-- EXERCISE AIM --
Among the entries below, one line contains "ات الشخصية عن الصفحات" and another contains "Куклы и аксессуары". Transcribe those two lines and every line between them, exactly.

-- MATERIAL FOR THIS TASK --
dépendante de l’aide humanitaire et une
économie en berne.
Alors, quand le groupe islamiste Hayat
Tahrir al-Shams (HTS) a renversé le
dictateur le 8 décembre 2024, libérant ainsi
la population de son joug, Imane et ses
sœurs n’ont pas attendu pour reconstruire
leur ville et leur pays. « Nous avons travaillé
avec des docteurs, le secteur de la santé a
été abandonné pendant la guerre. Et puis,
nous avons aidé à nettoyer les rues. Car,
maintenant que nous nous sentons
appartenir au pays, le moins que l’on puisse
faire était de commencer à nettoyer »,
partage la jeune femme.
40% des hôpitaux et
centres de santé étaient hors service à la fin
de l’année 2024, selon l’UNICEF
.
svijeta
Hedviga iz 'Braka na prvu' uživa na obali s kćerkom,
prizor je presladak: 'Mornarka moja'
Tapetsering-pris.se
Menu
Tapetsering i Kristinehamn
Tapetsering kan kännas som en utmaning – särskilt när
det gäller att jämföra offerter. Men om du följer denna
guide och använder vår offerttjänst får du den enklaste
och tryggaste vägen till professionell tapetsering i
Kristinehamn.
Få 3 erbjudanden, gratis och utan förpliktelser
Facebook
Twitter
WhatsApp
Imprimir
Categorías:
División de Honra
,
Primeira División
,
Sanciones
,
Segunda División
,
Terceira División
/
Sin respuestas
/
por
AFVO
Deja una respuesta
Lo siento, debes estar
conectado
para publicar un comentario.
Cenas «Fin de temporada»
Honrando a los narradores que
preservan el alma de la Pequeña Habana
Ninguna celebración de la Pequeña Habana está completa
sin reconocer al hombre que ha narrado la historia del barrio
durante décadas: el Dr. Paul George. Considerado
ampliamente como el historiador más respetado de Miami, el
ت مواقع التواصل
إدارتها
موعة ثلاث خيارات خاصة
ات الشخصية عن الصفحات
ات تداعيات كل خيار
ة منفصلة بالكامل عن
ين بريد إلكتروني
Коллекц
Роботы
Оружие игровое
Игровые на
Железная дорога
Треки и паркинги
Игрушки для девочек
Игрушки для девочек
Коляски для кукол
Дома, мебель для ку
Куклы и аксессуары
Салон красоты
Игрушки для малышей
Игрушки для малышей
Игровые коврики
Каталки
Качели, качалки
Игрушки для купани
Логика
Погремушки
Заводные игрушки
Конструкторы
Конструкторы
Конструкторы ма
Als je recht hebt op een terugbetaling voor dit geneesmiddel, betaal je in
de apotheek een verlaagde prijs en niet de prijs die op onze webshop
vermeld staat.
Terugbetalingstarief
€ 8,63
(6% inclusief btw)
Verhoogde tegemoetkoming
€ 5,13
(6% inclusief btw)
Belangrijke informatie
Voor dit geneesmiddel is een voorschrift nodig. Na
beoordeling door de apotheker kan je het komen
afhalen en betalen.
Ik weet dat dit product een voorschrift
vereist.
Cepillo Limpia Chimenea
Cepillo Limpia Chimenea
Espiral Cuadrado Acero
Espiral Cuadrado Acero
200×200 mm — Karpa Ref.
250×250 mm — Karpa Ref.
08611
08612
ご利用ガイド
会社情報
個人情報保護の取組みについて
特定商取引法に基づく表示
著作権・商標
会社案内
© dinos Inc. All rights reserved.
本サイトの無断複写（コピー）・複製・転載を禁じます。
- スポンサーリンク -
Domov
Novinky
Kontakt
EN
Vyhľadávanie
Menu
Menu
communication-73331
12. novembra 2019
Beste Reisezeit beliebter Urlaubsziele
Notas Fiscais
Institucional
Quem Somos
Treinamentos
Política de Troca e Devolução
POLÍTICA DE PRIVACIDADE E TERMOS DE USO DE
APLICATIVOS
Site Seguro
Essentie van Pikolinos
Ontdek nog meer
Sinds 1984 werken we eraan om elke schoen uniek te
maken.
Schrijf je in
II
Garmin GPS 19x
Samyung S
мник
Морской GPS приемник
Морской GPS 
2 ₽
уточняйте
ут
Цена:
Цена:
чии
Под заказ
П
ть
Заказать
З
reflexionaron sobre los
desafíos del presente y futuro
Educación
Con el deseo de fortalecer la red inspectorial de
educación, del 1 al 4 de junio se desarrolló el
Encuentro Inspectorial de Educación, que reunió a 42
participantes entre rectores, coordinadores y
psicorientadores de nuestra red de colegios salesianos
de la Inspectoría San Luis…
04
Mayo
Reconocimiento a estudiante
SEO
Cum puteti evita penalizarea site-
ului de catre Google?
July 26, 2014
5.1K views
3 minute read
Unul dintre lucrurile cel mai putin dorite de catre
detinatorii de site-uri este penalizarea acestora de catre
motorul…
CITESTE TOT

-- ANSWER TO THIS PROBLEM --
ات الشخصية عن الصفحات
ات تداعيات كل خيار
ة منفصلة بالكامل عن
ين بريد إلكتروني
Коллекц
Роботы
Оружие игровое
Игровые на
Железная дорога
Треки и паркинги
Игрушки для девочек
Игрушки для девочек
Коляски для кукол
Дома, мебель для ку
Куклы и аксессуары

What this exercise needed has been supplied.